Gravimetric analysis

Advantages

Accurate and precise (given a modern weighing balance)
Absolute method (involved direct measurements without the need for calibration)
Relatively inexpensive
It allows for little room of instrumental error

Disadvantages

Time consuming
Analysis of a single element or compound at a time.
Methods are often convoluted and a slight misstep in a procedure can often mean disaster for the analysis

Volumetric Analysis

Advantages

It is generally cheap, requiring little in the way of equipment.
Level of skill required is minimal.
Rapid.
Results are immediately available.

Disadvantages

Destructive method (cannot obtain the analyte after the reaction).
Large volumes normally required.
Reactions have to be done in the liquid phase.
Limited accuracy.

(c) During mixing of an active ingredient in powder form with other ingredients, also in powder form, samples were taken from the top (labelled Top Sample) and bottom(labelled Bottom Sample) of the mixer and analysed several times for active ingredient
Six replicate analysis were carried out on each sample and the results were statistically analysed to determine whether or not the mix could be considered homogeneous at the 95% confidence level:

Top 8.54; 8.66; 8.84; 8.92; 8.59; and 8.51 mg per gm
Bottom 8.92; 9.00; 8.86; 8.75; 9.06 and 8.84 mg per gm

(i) State the null hypothesis (2 marks)

There is no significant difference between the concentration of the analyte in the top layer and the concentration of the analyte in the bottom layer. Any difference between these two samples is due to random error and not due to determinate error or the mix not being homogenous.

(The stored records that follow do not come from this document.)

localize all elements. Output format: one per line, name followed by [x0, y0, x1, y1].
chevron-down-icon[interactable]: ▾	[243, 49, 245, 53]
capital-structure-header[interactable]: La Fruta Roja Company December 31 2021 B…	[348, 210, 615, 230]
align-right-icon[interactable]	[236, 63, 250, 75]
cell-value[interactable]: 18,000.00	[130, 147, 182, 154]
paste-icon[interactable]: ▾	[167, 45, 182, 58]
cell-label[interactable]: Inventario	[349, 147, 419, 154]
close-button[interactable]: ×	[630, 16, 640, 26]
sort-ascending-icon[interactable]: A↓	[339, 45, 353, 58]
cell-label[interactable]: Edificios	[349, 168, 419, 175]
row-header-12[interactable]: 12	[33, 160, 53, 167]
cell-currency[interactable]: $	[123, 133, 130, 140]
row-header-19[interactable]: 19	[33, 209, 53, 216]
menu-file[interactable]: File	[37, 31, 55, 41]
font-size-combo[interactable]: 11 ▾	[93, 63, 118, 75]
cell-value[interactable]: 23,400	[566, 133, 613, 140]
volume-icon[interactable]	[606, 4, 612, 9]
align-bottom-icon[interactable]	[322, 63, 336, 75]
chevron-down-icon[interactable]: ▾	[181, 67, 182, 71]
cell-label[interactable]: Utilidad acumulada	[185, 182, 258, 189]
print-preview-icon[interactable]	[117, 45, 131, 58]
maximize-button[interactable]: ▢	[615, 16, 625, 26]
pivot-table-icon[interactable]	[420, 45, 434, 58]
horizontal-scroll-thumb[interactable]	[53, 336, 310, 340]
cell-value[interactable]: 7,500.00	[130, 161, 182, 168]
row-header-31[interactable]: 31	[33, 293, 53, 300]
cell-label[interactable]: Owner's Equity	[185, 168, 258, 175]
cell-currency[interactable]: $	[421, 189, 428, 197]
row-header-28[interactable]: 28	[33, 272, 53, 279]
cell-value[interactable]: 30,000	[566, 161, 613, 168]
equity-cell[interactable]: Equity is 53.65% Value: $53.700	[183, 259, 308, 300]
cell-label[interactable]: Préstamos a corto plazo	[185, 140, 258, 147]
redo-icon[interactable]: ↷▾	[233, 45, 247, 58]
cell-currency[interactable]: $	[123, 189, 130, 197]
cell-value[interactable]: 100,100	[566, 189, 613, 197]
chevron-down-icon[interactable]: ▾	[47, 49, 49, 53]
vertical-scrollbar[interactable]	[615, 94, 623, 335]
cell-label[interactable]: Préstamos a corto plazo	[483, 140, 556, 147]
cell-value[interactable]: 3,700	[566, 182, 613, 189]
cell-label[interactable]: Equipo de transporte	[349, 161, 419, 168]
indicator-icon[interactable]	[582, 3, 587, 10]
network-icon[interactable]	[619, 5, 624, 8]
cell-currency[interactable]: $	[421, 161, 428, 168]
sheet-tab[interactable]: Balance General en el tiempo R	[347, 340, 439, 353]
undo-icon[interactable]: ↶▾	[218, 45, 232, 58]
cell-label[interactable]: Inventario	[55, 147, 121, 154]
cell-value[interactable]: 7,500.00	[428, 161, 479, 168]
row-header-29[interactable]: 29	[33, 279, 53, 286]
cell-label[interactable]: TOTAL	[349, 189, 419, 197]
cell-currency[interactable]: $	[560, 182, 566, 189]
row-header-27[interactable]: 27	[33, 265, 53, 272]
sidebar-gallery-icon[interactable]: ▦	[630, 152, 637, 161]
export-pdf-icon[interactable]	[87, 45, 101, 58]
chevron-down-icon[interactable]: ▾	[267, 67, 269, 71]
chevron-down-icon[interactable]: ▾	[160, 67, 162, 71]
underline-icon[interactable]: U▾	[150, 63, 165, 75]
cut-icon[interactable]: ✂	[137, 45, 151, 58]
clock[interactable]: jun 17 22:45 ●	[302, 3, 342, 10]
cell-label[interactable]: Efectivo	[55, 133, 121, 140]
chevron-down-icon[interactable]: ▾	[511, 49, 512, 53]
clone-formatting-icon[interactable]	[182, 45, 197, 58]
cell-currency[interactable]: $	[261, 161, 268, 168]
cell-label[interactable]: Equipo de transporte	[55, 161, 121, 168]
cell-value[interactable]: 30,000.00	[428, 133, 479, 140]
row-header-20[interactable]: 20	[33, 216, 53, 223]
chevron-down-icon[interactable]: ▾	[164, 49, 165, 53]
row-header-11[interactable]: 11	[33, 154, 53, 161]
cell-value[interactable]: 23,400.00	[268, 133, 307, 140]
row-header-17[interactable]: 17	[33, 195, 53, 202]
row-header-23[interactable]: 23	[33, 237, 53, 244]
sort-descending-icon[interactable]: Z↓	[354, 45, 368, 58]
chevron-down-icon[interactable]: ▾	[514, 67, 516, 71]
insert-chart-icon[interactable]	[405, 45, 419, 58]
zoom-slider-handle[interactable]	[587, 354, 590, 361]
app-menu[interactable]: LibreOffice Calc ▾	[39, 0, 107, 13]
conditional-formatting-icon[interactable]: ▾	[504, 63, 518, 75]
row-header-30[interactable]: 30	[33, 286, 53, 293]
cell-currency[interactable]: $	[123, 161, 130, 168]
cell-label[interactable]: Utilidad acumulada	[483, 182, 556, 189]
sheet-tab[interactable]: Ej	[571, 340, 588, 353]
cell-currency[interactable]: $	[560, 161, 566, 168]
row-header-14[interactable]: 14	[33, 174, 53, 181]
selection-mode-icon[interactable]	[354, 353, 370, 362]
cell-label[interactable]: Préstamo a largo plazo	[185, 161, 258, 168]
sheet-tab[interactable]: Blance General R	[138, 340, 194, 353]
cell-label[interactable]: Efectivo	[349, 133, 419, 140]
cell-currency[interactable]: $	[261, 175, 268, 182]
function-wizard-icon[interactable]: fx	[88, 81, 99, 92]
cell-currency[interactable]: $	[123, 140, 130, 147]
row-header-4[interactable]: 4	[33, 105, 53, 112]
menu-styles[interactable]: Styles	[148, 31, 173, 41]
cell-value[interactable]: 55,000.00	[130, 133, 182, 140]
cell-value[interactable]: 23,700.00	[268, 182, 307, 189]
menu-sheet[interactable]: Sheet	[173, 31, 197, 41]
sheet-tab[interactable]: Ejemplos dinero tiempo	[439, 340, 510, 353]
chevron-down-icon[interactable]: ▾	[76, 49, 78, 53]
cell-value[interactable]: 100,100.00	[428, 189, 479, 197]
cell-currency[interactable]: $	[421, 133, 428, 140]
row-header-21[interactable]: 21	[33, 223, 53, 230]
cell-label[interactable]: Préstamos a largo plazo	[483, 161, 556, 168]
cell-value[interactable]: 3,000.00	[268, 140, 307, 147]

(ii) Can the mix be considered as homogeneous at the 95% confidence level? (8 marks)

T-test is used as it is used to determine whether there is a significant difference between two groups.

$spooled=\sqrt{\frac{\sum x_{1}^{2}-\frac{(\sum x_{1})^2}{n_{1}}+\sum x_{2}^{2}-\frac{(\sum x_{2})^2}{n_{2}}}{n_{1}+{n_{2}}-2}}$

The data needed for the t-test can be seen in the below table.

	x1	x2	x1*x1	x2*x2
	8.54	8.92	72.9316	79.5664
	8.66	9.00	74.9956	81.00
	8.84	8.86	78.1456	78.4996
	8.92	8.75	79.5664	76.5625
	8.59	9.06	737881	82.0836
	8.51	8.84	72.4201	78.1456
Total	52.06	53.43	451.8474	475.8577

$spooled=\sqrt{\frac{451.847-\frac{52.06^2}{6}+475.8577-\frac{(53.43)^2}{6}}{10}}=0.1426$

The difference in the two means is:

$\overline{x}_1-\overline{x}_2=8.677-8.905=-0.22833$

The degrees of freedom in this question is 12-2, or 10. The t-value associated with 10 degrees of freedom at 95% confidence level is: 2.228

$\overline{x}_1-\overline{x}_2=t.spooled.\sqrt{\frac{N_1+N_2}{N_1.N_2}}$

$t.spooled.\sqrt{\frac{N_1+N_2}{N_1.N_2}}=2.228*0.1426*\sqrt{\frac{6+6}{36}}=0.1834$

Since $\overline{x}_1-\overline{x}_2> t.spooled.\sqrt{\frac{N_1+N_2}{N_1.N_2}}$ then the null hypothesis becomes invalid, showing that the mix is not homogenous.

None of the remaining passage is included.